*** Excerpted data ***
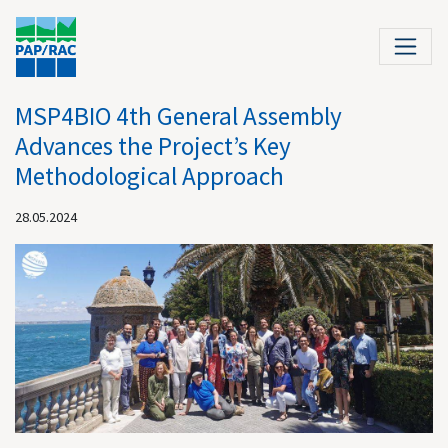
MSP4BIO 4th General Assembly
Advances the Project’s Key
Methodological Approach
28.05.2024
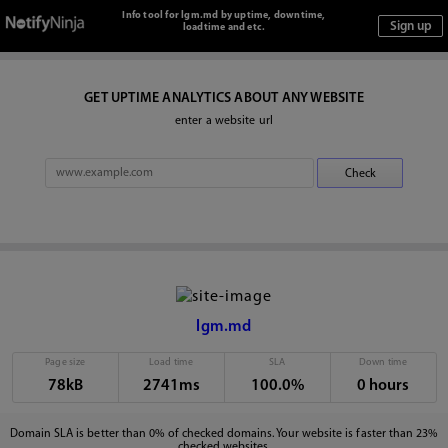
Info tool for lgm.md by uptime, downtime,
loadtime and etc.
GET UPTIME ANALYTICS ABOUT ANY WEBSITE
enter a website url
lgm.md
Page size
Load time
SLA
Down time
78kB
2741ms
100.0%
0 hours
Domain SLA is better than 0% of checked domains. Your website is faster than 23%
checked websites.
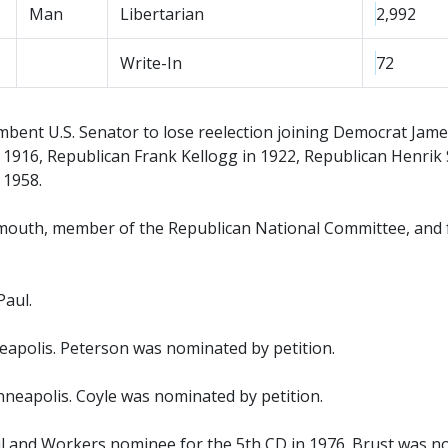
Man
Libertarian
2,992
Write-In
72
ent U.S. Senator to lose reelection joining Democrat Jame
1916, Republican Frank Kellogg in 1922, Republican Henrik 
 1958.
mouth, member of the Republican National Committee, and
Paul.
apolis. Peterson was nominated by petition.
neapolis. Coyle was nominated by petition.
 and Workers nominee for the 5th CD in 1976. Brust was no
*** End of Excerpted data ***
== What you need to do ==
Filter the records above for lines containing the word "petition", and copy those lines.

== Exercise answer ==
apolis. Peterson was nominated by petition.
neapolis. Coyle was nominated by petition.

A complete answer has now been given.